AIM OF THE TASK: From the listing below, extract each line containing the string "unallocated".

THE INPUT:
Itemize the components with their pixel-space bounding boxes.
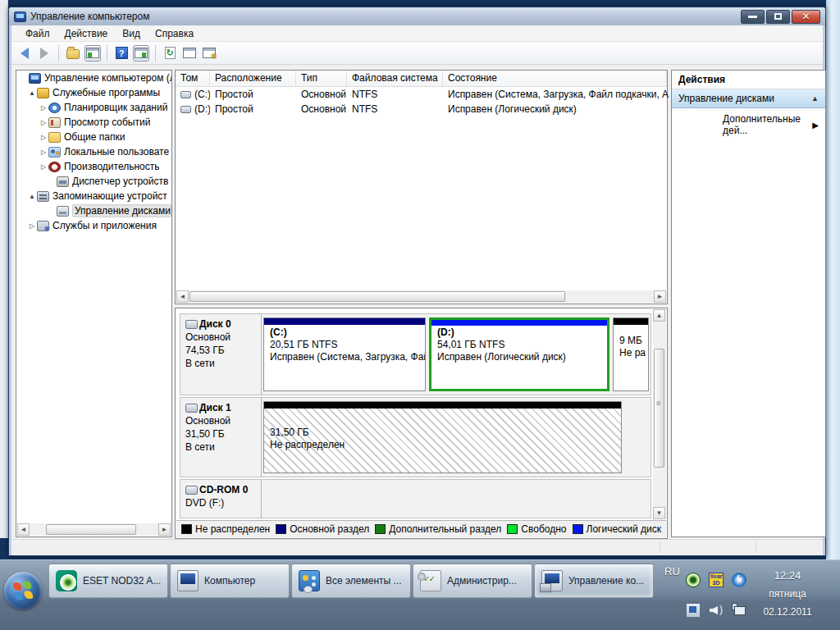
menu-help[interactable]: Справка: [148, 26, 201, 41]
expander-icon[interactable]: ▷: [39, 119, 48, 126]
column-type[interactable]: Тип: [296, 71, 347, 86]
tray-eset-icon[interactable]: [686, 573, 701, 587]
computer-icon: [29, 73, 41, 84]
partition-unallocated-9mb[interactable]: 9 МБ Не ра: [613, 317, 649, 391]
clock-icon: [48, 103, 61, 113]
expander-icon[interactable]: ▷: [39, 163, 48, 171]
tree-item-performance[interactable]: ▷ Производительность: [16, 159, 171, 174]
disk-0-label[interactable]: Диск 0 Основной 74,53 ГБ В сети: [180, 314, 262, 395]
windows-logo-icon: [13, 581, 34, 601]
legend-primary: Основной раздел: [276, 523, 369, 535]
restore-button[interactable]: [766, 10, 790, 24]
tray-lightning-icon[interactable]: ϟ: [732, 573, 746, 587]
expander-icon[interactable]: ▲: [28, 193, 36, 200]
actions-section-disk-management[interactable]: Управление дисками ▲: [672, 89, 825, 108]
disk-pane-vertical-scrollbar[interactable]: ▲ ▼: [653, 309, 666, 519]
export-list-icon[interactable]: [65, 45, 81, 62]
expander-icon[interactable]: ▷: [39, 104, 48, 112]
tray-xear3d-icon[interactable]: Xear 3D: [709, 573, 724, 587]
tree-item-device-manager[interactable]: Диспетчер устройств: [16, 174, 171, 189]
volume-row-d[interactable]: (D:) Простой Основной NTFS Исправен (Лог…: [176, 102, 667, 116]
scroll-up-icon[interactable]: ▲: [653, 309, 665, 322]
tray-graphics-icon[interactable]: [686, 603, 701, 618]
legend-logical: Логический диск: [573, 523, 662, 535]
users-icon: [48, 147, 61, 158]
toolbar: ? ↻: [11, 42, 823, 65]
disk-1-label[interactable]: Диск 1 Основной 31,50 ГБ В сети: [180, 398, 262, 477]
start-button[interactable]: [4, 572, 42, 609]
legend-swatch: [573, 524, 583, 534]
scroll-left-icon[interactable]: ◄: [17, 523, 30, 536]
scroll-down-icon[interactable]: ▼: [653, 507, 665, 519]
column-layout[interactable]: Расположение: [210, 71, 296, 86]
language-indicator[interactable]: RU: [664, 565, 680, 578]
control-panel-icon: [299, 570, 320, 591]
tree-horizontal-scrollbar[interactable]: ◄ ►: [17, 523, 171, 536]
tree-item-disk-management[interactable]: Управление дисками: [16, 203, 171, 218]
tree-item-services[interactable]: ▷ Службы и приложения: [16, 218, 171, 233]
legend-swatch: [375, 524, 386, 534]
partition-unallocated-disk1[interactable]: 31,50 ГБ Не распределен: [263, 401, 622, 473]
scrollbar-thumb[interactable]: [189, 291, 565, 302]
column-filesystem[interactable]: Файловая система: [347, 71, 443, 86]
back-arrow-icon[interactable]: [16, 45, 33, 62]
scroll-left-icon[interactable]: ◄: [176, 290, 189, 303]
taskbar-button-eset[interactable]: ESET NOD32 A...: [48, 564, 168, 598]
column-status[interactable]: Состояние: [443, 71, 667, 86]
tray-network-icon[interactable]: [732, 603, 746, 618]
help-icon[interactable]: ?: [113, 45, 130, 62]
volume-row-c[interactable]: (C:) Простой Основной NTFS Исправен (Сис…: [176, 87, 667, 102]
toolbar-separator: [107, 45, 107, 62]
menu-file[interactable]: Файл: [18, 26, 57, 41]
collapse-icon[interactable]: ▲: [811, 94, 819, 103]
show-console-tree-icon[interactable]: [84, 45, 101, 62]
taskbar-button-control-panel[interactable]: Все элементы ...: [291, 564, 411, 598]
device-manager-icon: [57, 176, 69, 187]
refresh-icon[interactable]: ↻: [162, 45, 178, 62]
partition-color-strip: [614, 318, 648, 325]
partition-d-selected[interactable]: (D:) 54,01 ГБ NTFS Исправен (Логический …: [429, 317, 609, 391]
volume-list-horizontal-scrollbar[interactable]: ◄ ►: [176, 290, 666, 303]
tree-item-task-scheduler[interactable]: ▷ Планировщик заданий: [16, 100, 171, 115]
tree-item-computer-management[interactable]: Управление компьютером (л: [16, 71, 171, 85]
taskbar-button-computer[interactable]: Компьютер: [170, 564, 290, 598]
partition-c[interactable]: (C:) 20,51 ГБ NTFS Исправен (Система, За…: [263, 317, 426, 391]
manage-icon[interactable]: [201, 45, 217, 62]
tray-volume-icon[interactable]: [709, 603, 724, 618]
menu-view[interactable]: Вид: [115, 26, 148, 41]
admin-tools-icon: [420, 570, 441, 591]
taskbar-button-computer-management[interactable]: Управление ко...: [534, 564, 654, 598]
clock-day: пятница: [748, 585, 827, 603]
show-action-pane-icon[interactable]: [133, 45, 149, 62]
expander-icon[interactable]: ▷: [28, 222, 36, 230]
scrollbar-thumb[interactable]: [46, 524, 136, 535]
disk-0-row: Диск 0 Основной 74,53 ГБ В сети (C:) 20,…: [180, 313, 651, 395]
forward-arrow-icon[interactable]: [36, 45, 52, 62]
properties-icon[interactable]: [181, 45, 198, 62]
scroll-right-icon[interactable]: ►: [654, 290, 666, 303]
tree-item-local-users[interactable]: ▷ Локальные пользовате: [16, 144, 171, 159]
disk-1-row: Диск 1 Основной 31,50 ГБ В сети 31,50 ГБ…: [180, 397, 651, 477]
column-volume[interactable]: Том: [176, 71, 210, 86]
clock-time: 12:24: [748, 567, 827, 585]
toolbar-separator: [155, 45, 156, 62]
tree-item-storage[interactable]: ▲ Запоминающие устройст: [16, 189, 171, 203]
tree-item-event-viewer[interactable]: ▷ Просмотр событий: [16, 115, 171, 130]
taskbar-clock[interactable]: 12:24 пятница 02.12.2011: [748, 567, 827, 621]
scrollbar-thumb[interactable]: [654, 349, 664, 468]
scroll-right-icon[interactable]: ►: [158, 523, 171, 536]
taskbar: ESET NOD32 A... Компьютер Все элементы .…: [0, 559, 840, 630]
title-bar[interactable]: Управление компьютером ✕: [9, 7, 825, 25]
tree-item-system-tools[interactable]: ▲ Служебные программы: [16, 85, 171, 100]
expander-icon[interactable]: ▷: [39, 134, 48, 141]
tree-item-shared-folders[interactable]: ▷ Общие папки: [16, 130, 171, 144]
expander-icon[interactable]: ▲: [28, 89, 36, 97]
cdrom-label[interactable]: CD-ROM 0 DVD (F:): [180, 480, 262, 518]
expander-icon[interactable]: ▷: [39, 148, 48, 156]
taskbar-button-admin-tools[interactable]: Администрир...: [413, 564, 532, 598]
disk-graphics-pane: Диск 0 Основной 74,53 ГБ В сети (C:) 20,…: [175, 308, 668, 539]
minimize-button[interactable]: [741, 10, 765, 24]
more-actions-item[interactable]: Дополнительные дей... ▶: [672, 108, 825, 141]
menu-action[interactable]: Действие: [57, 26, 116, 41]
close-button[interactable]: ✕: [792, 10, 820, 24]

OUTPUT OF THE EXERCISE:
partition-unallocated-9mb[interactable]: 9 МБ Не ра: [613, 317, 649, 391]
partition-unallocated-disk1[interactable]: 31,50 ГБ Не распределен: [263, 401, 622, 473]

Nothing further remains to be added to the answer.